The raid itself is a masterclass in escalating tension and technical execution. The initial infiltration, with Prle and Tihi silently dispatching sentries to allow the explosives expert Kosinus to plant his charges, is executed with precise, tense efficiency. However, the discovery of a body triggers a chaotic reversal. Kosinus is gunned down, but his devices detonate, engulfing the shipyard in spectacular nighttime pyrotechnics that remain impressive even by modern standards. What follows is a relentless, exhausting chase sequence. Hunted by soldiers and search dogs through the industrial labyrinth, Prle is shot in the leg and Tihi suffers a head wound. The direction here is exceptional, emphasising their laboured breathing, their stumbling gait, and the terrifying proximity of the baying hounds. Their narrow escape—covering their trail, receiving hurried medical aid in a safehouse—feels earned and desperate, a far cry from triumphant heroics. The episode concludes not with a fanfare, but with the arrival of Žile in a German lorry to spirit them away, and the poignant, melancholic sound of Čibi playing the series’ end theme on his harmonica.

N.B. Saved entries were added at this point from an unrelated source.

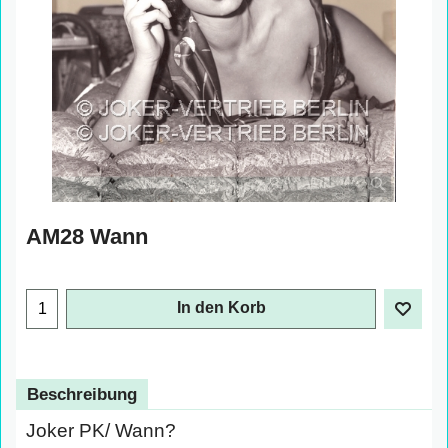
AM28 Wann
€
1.00
exkl. Mehrwertsteuer
In den Korb
Beschreibung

Brodogradilište is not the series’ best episode, nor is it a perfect finale. Its plot mechanics are at times contingent, and the moral complexity introduced with Engineer Ristić is somewhat abandoned in the subsequent explosion. Yet, it functions superlatively within the series’ arc. The generally dark tone, established from Krieger’s opening boast, is sustained throughout. Ominous foreshadowing—Prle’s visit to his mother, Uvce’s tender family moments—casts a pall over the narrative, confirming that in this war, survival is the exception, not the rule. The final action sequence is brilliantly directed, featuring gritty stunt work and a palpable sense of visceral peril that makes the protagonists’ survival feel less like a guarantee and more like a miracle.

Ultimately, the producers’ most astute decision was the dual survival—not only of the protagonists but of the primary antagonists as well. Before the end of initial airing, it was abundantly clear that the audience’s affinity for the charismatic, roguish Prle and the stoic, lethal Tihi was unparalleled. To kill them would have been a narrative betrayal of the relationship the series had forged with its viewers. The sequel—the 1976 feature film Povratak otpisanih and the 1978 eponymous series—was already an inevitability. Thus, both the efficient Mišić and the cunning, increasingly nuanced Krieger had to live to resume their roles as worthy adversaries. Krieger’s trajectory in this episode is particularly telling; for once, he is allowed a moment of triumphant, almost leisurely confidence, even indulging in a romantic subplot with his secretary Elsa (Slavica Stefanović), humanising him just enough to make him a more enduring foe.

Brodogradilište succeeds precisely because it subverts its creator’s initial, austere vision. It delivers the required action and sacrifice—Kosinus and Uvce are added to the long roster of the “written off”—but it recognises that the cultural moment demanded icons, not just martyrs. It provides a finale that is tense, emotionally resonant, and technically accomplished, while leaving the door decisively ajar for the future adventures that the Yugoslav public craved. It is a finale that understands its audience, offering a battered, bloody, but ultimately hopeful conclusion that ensured Prle and Tihi would live to fight another day, both on screen and in the popular imagination.